The issue of NSF funding is certain to re-emerge with the end of the government shutdown, and it raises bigger questions about how we articulate the value of historical archaeology beyond our scholarly circles.  The SHA needs your help on both counts documenting the value of NSF-funded historical archaeology research.  We want to underscore specific social and economic values of historical archaeology that need to be articulated to members of Congress and the general public.

Today a form is posted on the SHA Blog that asks you to provide us some specific examples of the value of NSF-funded historical archaeological research. The form asks for

  1. a description of your project;
  2. a description of the specific thing your project taught us about the past; and
  3. how your project directly benefited your career, your institution, and most importantly, the community or communities associated with your project – socially and economically.

Instead of providing talking points to legislators and people who are interested in archaeology, we would prefer to provide them concrete examples of the benefits of what historical archaeologists do, especially with the taxpayers’ money.  If we do not make stronger cases for all the ways historical archaeology shapes communities financially and socially we risk having others misrepresent the discipline.

We will have a Saturday lunchtime session at the January SHA Conference that will identify an action plan for engaging the US Congress and the public on why archaeology matters and the importance of NSF and other federal funding.  I will report back on that on the SHA Blog in the next couple of weeks, but I certainly hope all of you who can make it to the meeting will join us.
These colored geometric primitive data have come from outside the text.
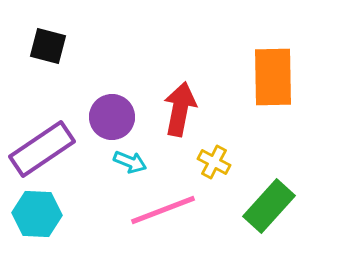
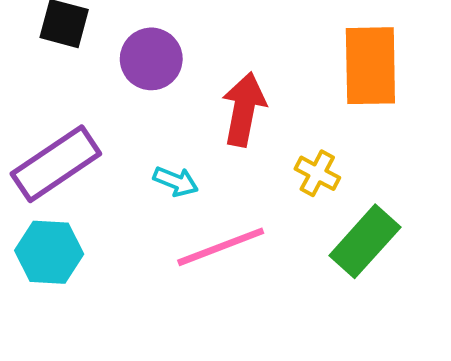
purple circle: (112, 117) -> (151, 59), moved
yellow cross: (214, 162) -> (317, 173), moved

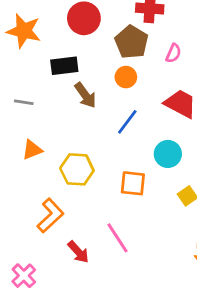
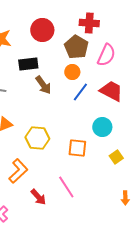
pink semicircle: (173, 53) -> (106, 55), size x1.6
blue line: (127, 122) -> (80, 92), moved

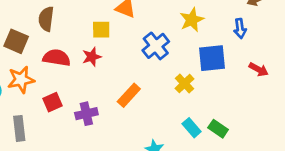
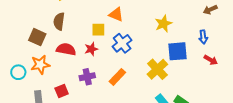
blue arrow: (240, 28) -> (203, 37), moved
blue cross: (156, 46) -> (122, 43), moved
yellow cross: (184, 84) -> (157, 69), size x1.5
red square: (52, 102) -> (62, 91), moved
purple cross: (86, 114) -> (87, 77), moved

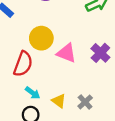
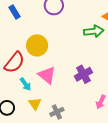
pink triangle: (67, 53) -> (47, 75), moved
cyan arrow: (33, 93) -> (25, 84), moved

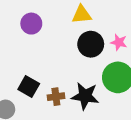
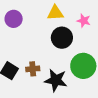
pink star: (119, 42) -> (84, 21), moved
brown cross: (56, 97) -> (33, 69), moved

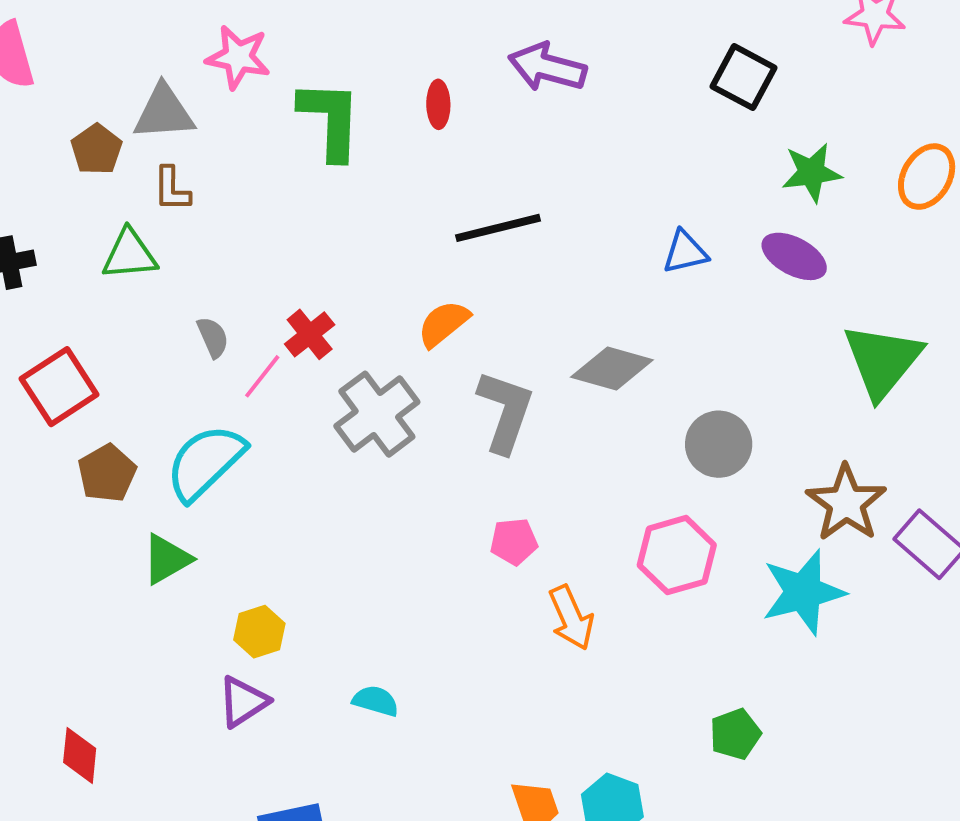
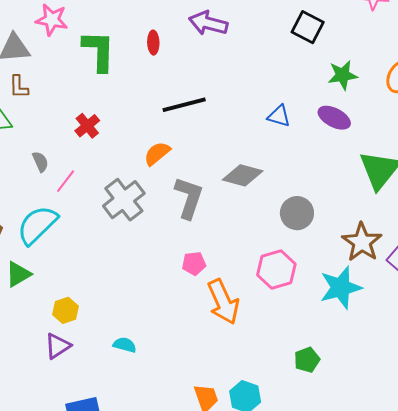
blue triangle: (685, 252) -> (279, 116), turned 30
red cross: (310, 334) -> (87, 126), moved
orange arrow: (571, 618) -> (223, 302), size x1.4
These are simply first steps toward effectively sharing our scholarship beyond historical archaeology circles.  Some of this communication needs to be with legislators and their staffs, many of whom have never met a historical archaeologist and simply need to know what we do.  Some of this discussion also needs to be for our public constituents who support heritage preservation and are interested in sharing the research their taxes made possible.  The SHA has been firmly committed to public archaeology for much of the past half-century, so we have laid a solid foundation.